Finally, after we had inched along Highway 9 through the blackness for so long that I could not remember when we had last made a turn or seen a light, I said, “Maybe we should go back and ask somebody. If we’ve missed Caleb’s road and we run out of gas or something, we could never walk back to civilization.”
Laura turned her head to answer me and from the back-seat Glynn said, “There it is.”
And there it was, the upended log with the battered mail-box atop it that said “Pringle.” If Glynn had not seen it I doubt if we would have; the road was merely a narrow dirt track snaking off into the thick undergrowth. It might have been an old logging road, or no road at all.
“Good girl,” I said, relief flooding me. “You get the first shower.”
“We can all take showers at the same time,” Laura laughed, too. “There are four baths and a hot tub. This ain’t Green Acres, I don’t think.”
For a long time the track bumped along through under-growth and fog, climbing and dropping, climbing and dropping. There was no break at all in the wall of green and gray on either side of us. Then we passed a clearing on the right, and I could just make out the base of some sort of rough tower, rearing itself up into the fog, with a clutter of small lean-tos and a rough veranda at its base. The shape of some sort of big vehicle emerged from the swirling whiteness and then was lost again, and it seemed to me that there was a lot of equipment of some sort littered about the tower’s base. Far up in the fog a lone light burned yellow, as if it might have been cast by a lantern.
“The lair of the hermit,” Laura said. “The lodge ought to be on down the trail here.”
“The hall of the Mountain King,” Glynn said dreamily from the backseat.
“It could be, couldn’t it?” I said. “I think I like the lair of the hermit even better than I’m going to like the lodge. Can you just imagine what you’d see from the top there?”
“Can you just imagine climbing up those steps with a load of groceries or every time you had to go to the bathroom?” Laura said.
“Why would you do that?” Glynn said curiously. “I’d just pee in the woods. Who’d know?”

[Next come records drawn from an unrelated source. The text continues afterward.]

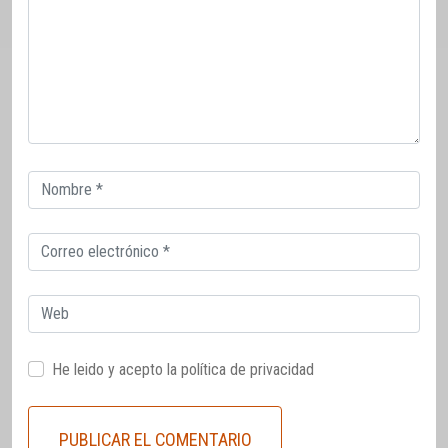
Correo
electrónico
Correo
electrónico
Web
He leido y acepto la
política de privacidad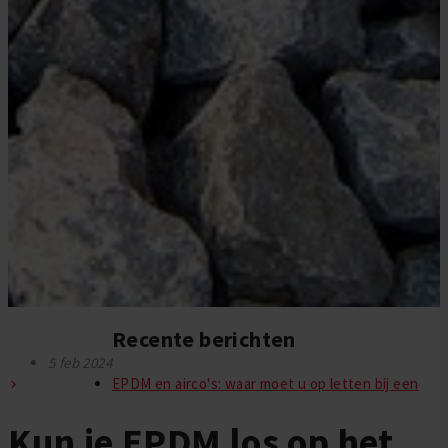
Recente berichten
5 feb 2024
EPDM en airco's: waar moet u op letten bij een
Kun je EPDM los op het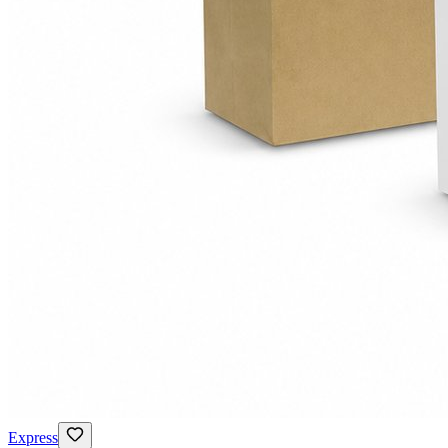
Express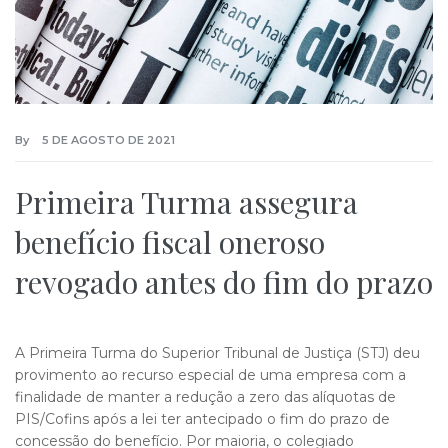
By
5 DE AGOSTO DE 2021
Primeira Turma assegura
benefício fiscal oneroso
revogado antes do fim do prazo
A Primeira Turma do Superior Tribunal de Justiça (STJ) deu
provimento ao recurso especial de uma empresa com a
finalidade de manter a redução a zero das alíquotas de
PIS/Cofins após a lei ter antecipado o fim do prazo de
concessão do benefício. Por maioria, o colegiado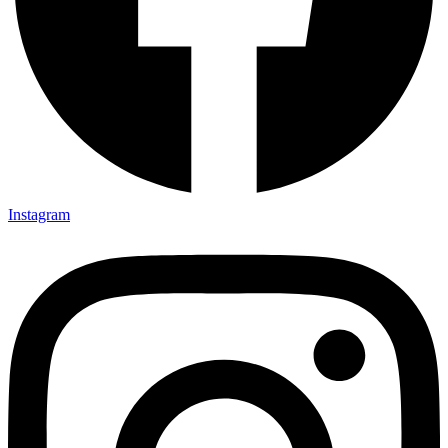
Instagram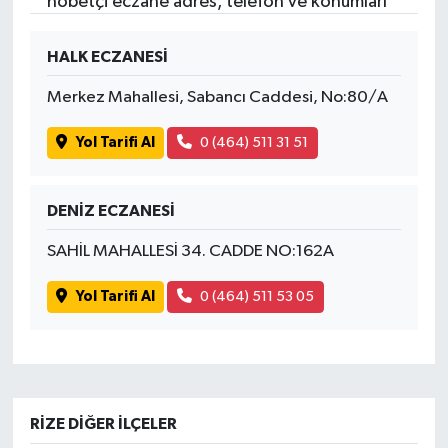
nöbetçi eczane adres, telefon ve konumları
HALK ECZANESİ
Merkez Mahallesi, Sabancı Caddesi, No:80/A
Yol Tarifi Al
0 (464) 511 31 51
DENİZ ECZANESİ
SAHİL MAHALLESİ 34. CADDE NO:162A
Yol Tarifi Al
0 (464) 511 53 05
RIZE DIĞER İLÇELER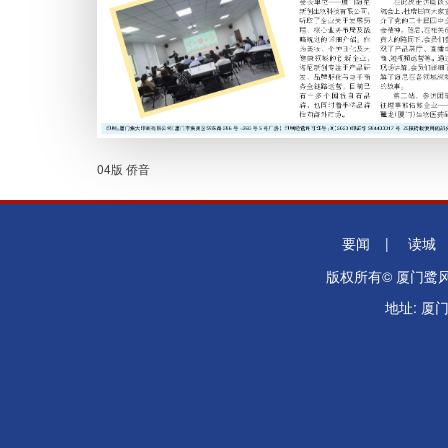
04版 侨音
要闻
|
读城
版权所有© 厦门
地址: 厦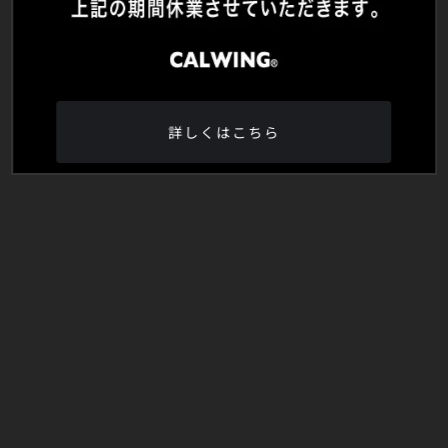
詳しくはこちら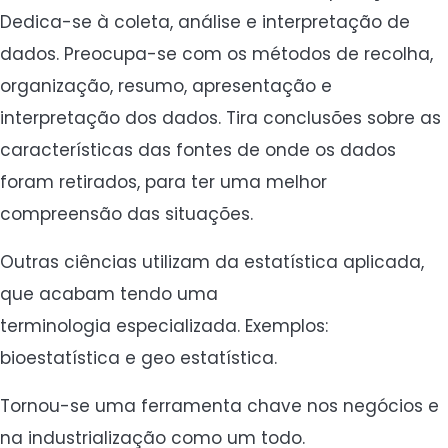
Dedica-se à coleta, análise e interpretação de
dados. Preocupa-se com os métodos de recolha,
organização, resumo, apresentação e
interpretação dos dados. Tira conclusões sobre as
características das fontes de onde os dados
foram retirados, para ter uma melhor
compreensão das situações.
Outras ciências utilizam da estatística aplicada,
que acabam tendo uma
terminologia especializada. Exemplos:
bioestatística e geo estatística.
Tornou-se uma ferramenta chave nos negócios e
na industrialização como um todo.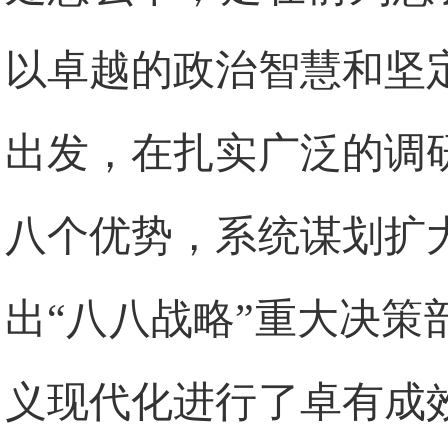
以卓越的政治智慧和坚
出发，在扎实广泛的调
八个优势，系统谋划扩
出“八八战略”重大决
义现代化进行了卓有成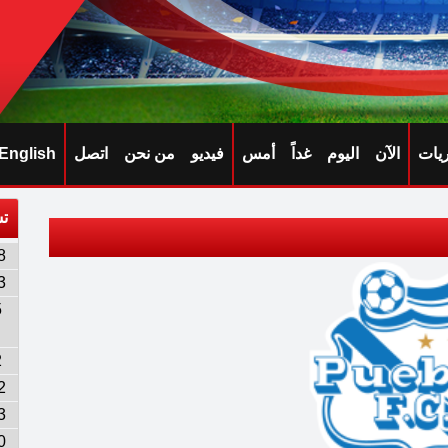
ريات
الآن
اليوم
غداً
أمس
فيديو
من نحن
اتصل
English
تش
8
3
5
2
2
3
0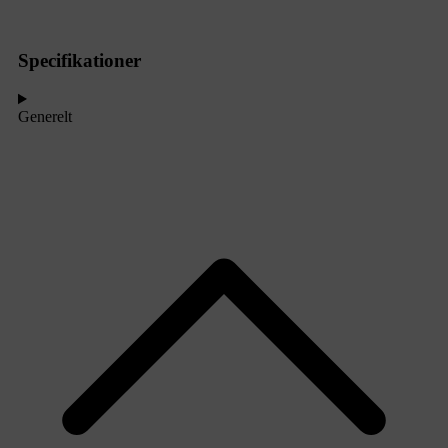
Specifikationer
Generelt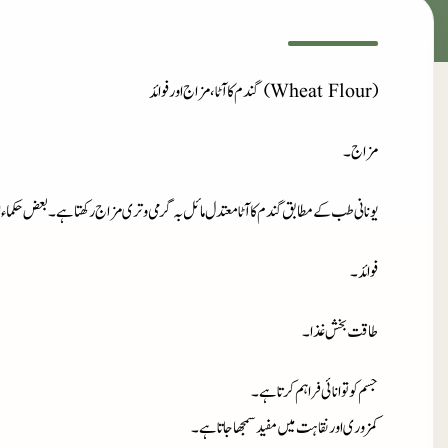
(Wheat Flour) گندم کا آٹا، مزاج اور فوائد
مزاج۔
یونانی طب کے مطابق گندم کا آٹا معتدل مائل بہ گرمی و تری مزاج رکھتا ہے۔ بعض حکماء
فوائد۔
طاقت بخش غذا۔
جسم کو توانائی فراہم کرتا ہے۔
کمزوری اور نقاہت میں مفید سمجھا جاتا ہے۔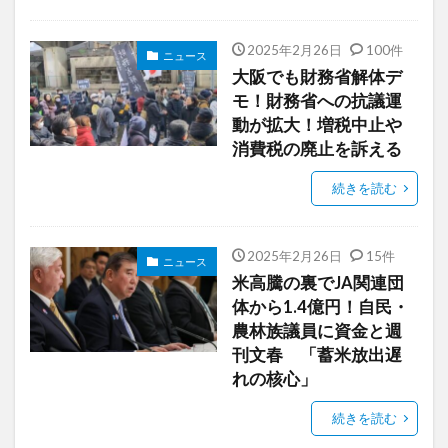
2025年2月26日
100件
ニュース
大阪でも財務省解体デ
モ！財務省への抗議運
動が拡大！増税中止や
消費税の廃止を訴える
続きを読む
2025年2月26日
15件
ニュース
米高騰の裏でJA関連団
体から1.4億円！自民・
農林族議員に資金と週
刊文春 「蓄米放出遅
れの核心」
続きを読む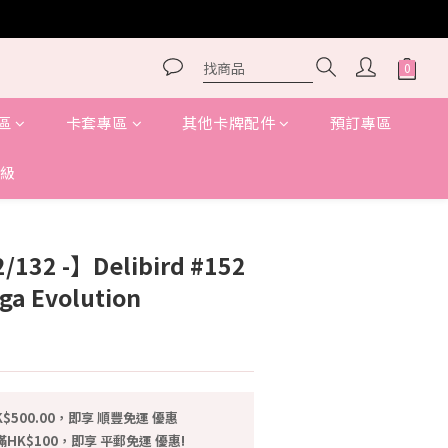
區
卡套專區
其他卡牌配件
預訂專區
級
立即購買
132 -】Delibird #152
a Evolution
$500.00，即享 順豐免運 優惠
HK$100，即享 平郵免運 優惠!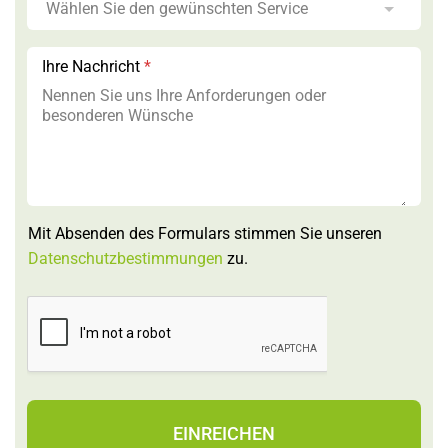
R
u
f
n
Ihre Nachricht
*
u
m
m
e
r
Mit Absenden des Formulars stimmen Sie unseren
Datenschutzbestimmungen
zu.
EINREICHEN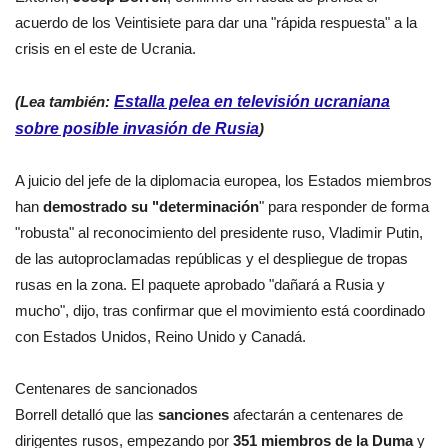
acuerdo de los Veintisiete para dar una "rápida respuesta" a la
crisis en el este de Ucrania.
(Lea también:
Estalla pelea en televisión ucraniana
sobre posible invasión de Rusia
)
A juicio del jefe de la diplomacia europea, los Estados miembros
han
demostrado su "determinación
" para responder de forma
"robusta" al reconocimiento del presidente ruso, Vladimir Putin,
de las autoproclamadas repúblicas y el despliegue de tropas
rusas en la zona. El paquete aprobado "dañará a Rusia y
mucho", dijo, tras confirmar que el movimiento está coordinado
con Estados Unidos, Reino Unido y Canadá.
Centenares de sancionados
Borrell detalló que las
sanciones
afectarán a centenares de
dirigentes rusos, empezando por
351 miembros de la Duma
y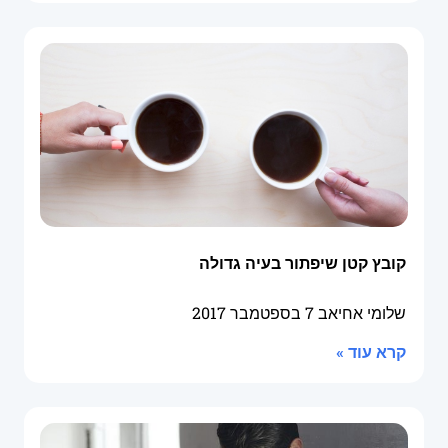
קובץ קטן שיפתור בעיה גדולה
שלומי אחיאב
7 בספטמבר 2017
קרא עוד »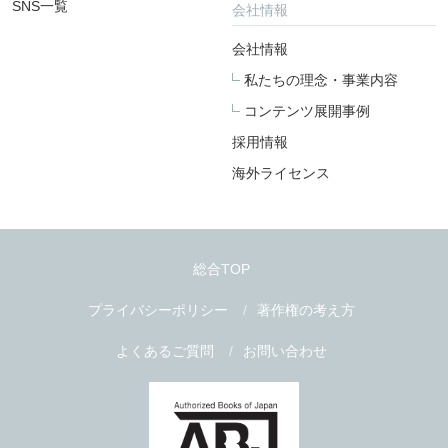
SNS一覧
会社情報
会社情報
私たちの理念・事業内容
コンテンツ展開事例
採用情報
海外ライセンス
総合TOP
プライバシーポリシー
著作権の考え方
よくあるご質問
お問い合わせ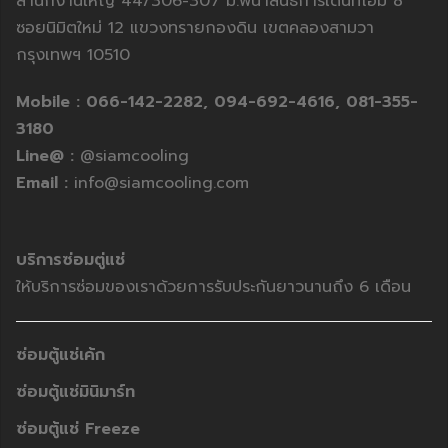
สำนักงานใหญ่ 44/306-307 ม.พนาสนธิ์การ์เดนท์โฮม 8
ซอยนิมิตใหม่ 12 แขวงทรายกองดิน เขตคลองสามวา
กรุงเทพฯ 10510
Mobile :
066-142-2282,
094-692-4616,
081-355-
3180
Line@ :
@siamcooling
Email :
info@siamcooling.com
บริการซ่อมตู่แช่
ให้บริการซ่อมของเราด้วยการรับประกันยาวนานถึง 6 เดือน
ซ่อมตู้แช่เค้ก
ซ่อมตู้แช่มินิมาร์ท
ซ่อมตู้แช่ Freeze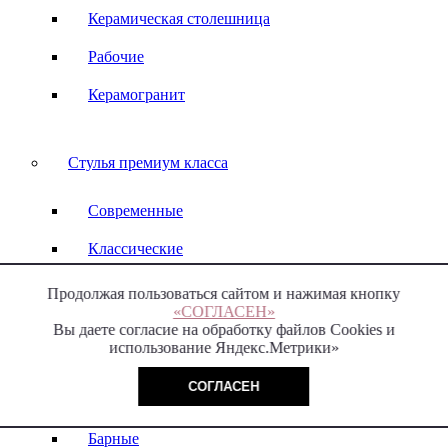
Керамическая столешница
Рабочие
Керамогранит
Стулья премиум класса
Современные
Классические
С подлокотниками
Продолжая пользоваться сайтом и нажимая кнопку
«СОГЛАСЕН»
Без подлокотников
Вы даете согласие на обработку файлов Cookies и
использование Яндекс.Метрики»
С высокой спинкой
СОГЛАСЕН
С низкой спинкой
Барные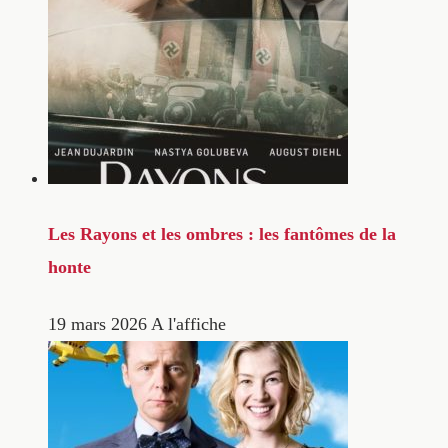
Les Rayons et les ombres : les fantômes de la
honte
19 mars 2026
A l'affiche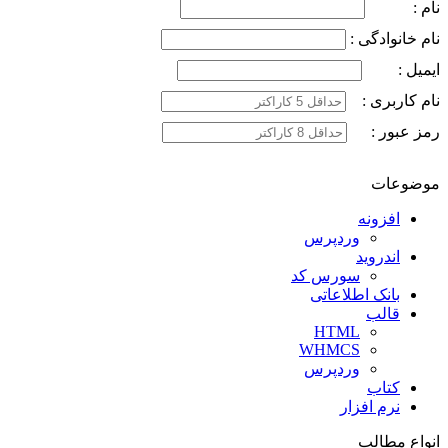
نام :
نام خانوادگی :
ایمیل :
نام کاربری :
رمز عبور :
موضوعات
افزونه
وردپرس
اندروید
سورس کد
بانک اطلاعاتی
قالب
HTML
WHMCS
وردپرس
کتاب
نرم افزار
انواع مطالب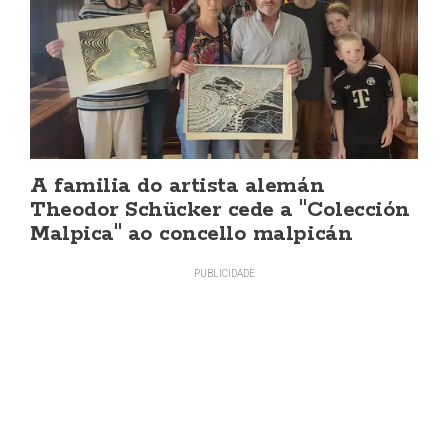
A familia do artista alemán
Theodor Schücker cede a "Colección
Malpica" ao concello malpicán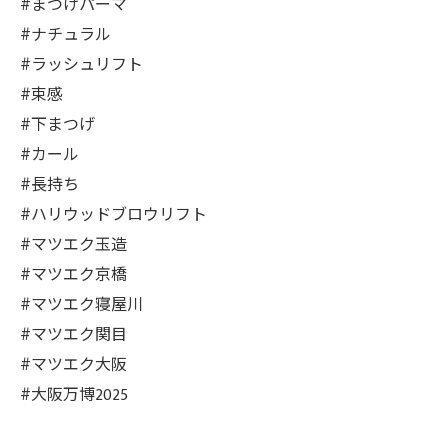
#まつげパーマ
#ナチュラル
#ラッシュリフト
#束感
#下まつげ
#カール
#長持ち
#ハリウッドブロウリフト
#マツエク玉造
#マツエク京橋
#マツエク寝屋川
#マツエク関目
#マツエク大阪
#大阪万博2025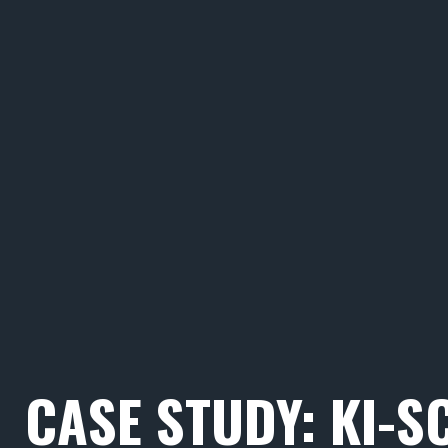
CASE STUDY: KI-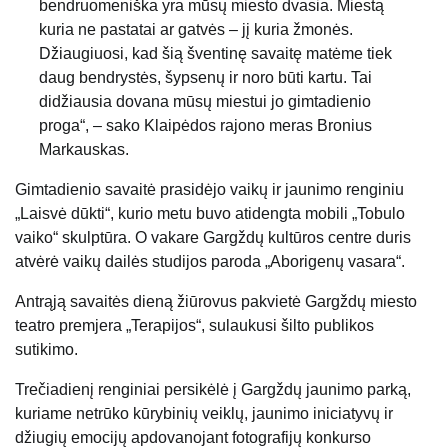
bendruomeniška yra mūsų miesto dvasia. Miestą
kuria ne pastatai ar gatvės – jį kuria žmonės.
Džiaugiuosi, kad šią šventinę savaitę matėme tiek
daug bendrystės, šypsenų ir noro būti kartu. Tai
didžiausia dovana mūsų miestui jo gimtadienio
proga“, – sako Klaipėdos rajono meras Bronius
Markauskas.
Gimtadienio savaitė prasidėjo vaikų ir jaunimo renginiu
„Laisvė dūkti“, kurio metu buvo atidengta mobili „Tobulo
vaiko“ skulptūra. O vakare Gargždų kultūros centre duris
atvėrė vaikų dailės studijos paroda „Aborigenų vasara“.
Antrąją savaitės dieną žiūrovus pakvietė Gargždų miesto
teatro premjera „Terapijos“, sulaukusi šilto publikos
sutikimo.
Trečiadienį renginiai persikėlė į Gargždų jaunimo parką,
kuriame netrūko kūrybinių veiklų, jaunimo iniciatyvų ir
džiugių emocijų apdovanojant fotografijų konkurso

“I’ve been in the city way too long,” Laura laughed. “I need to pee in the woods. We all do. We’ll pee in the woods every chance we get. Give the hermit a thrill or two.”
The road dropped rapidly from the crest where the tower stood, and made a sharp turn, and we saw the lodge ahead, clinging to the side of a hill so steep that it looked like a cliff. Lights blazed through the fog, and I could see that it was large and rambling and fell down the cliff as if it had spilled there, or grown. In front of it was only a sea of drifting gray-white, but I sensed, rather than saw, immense space.
“Oh, Lord,” I said. “I take it back about the tower.”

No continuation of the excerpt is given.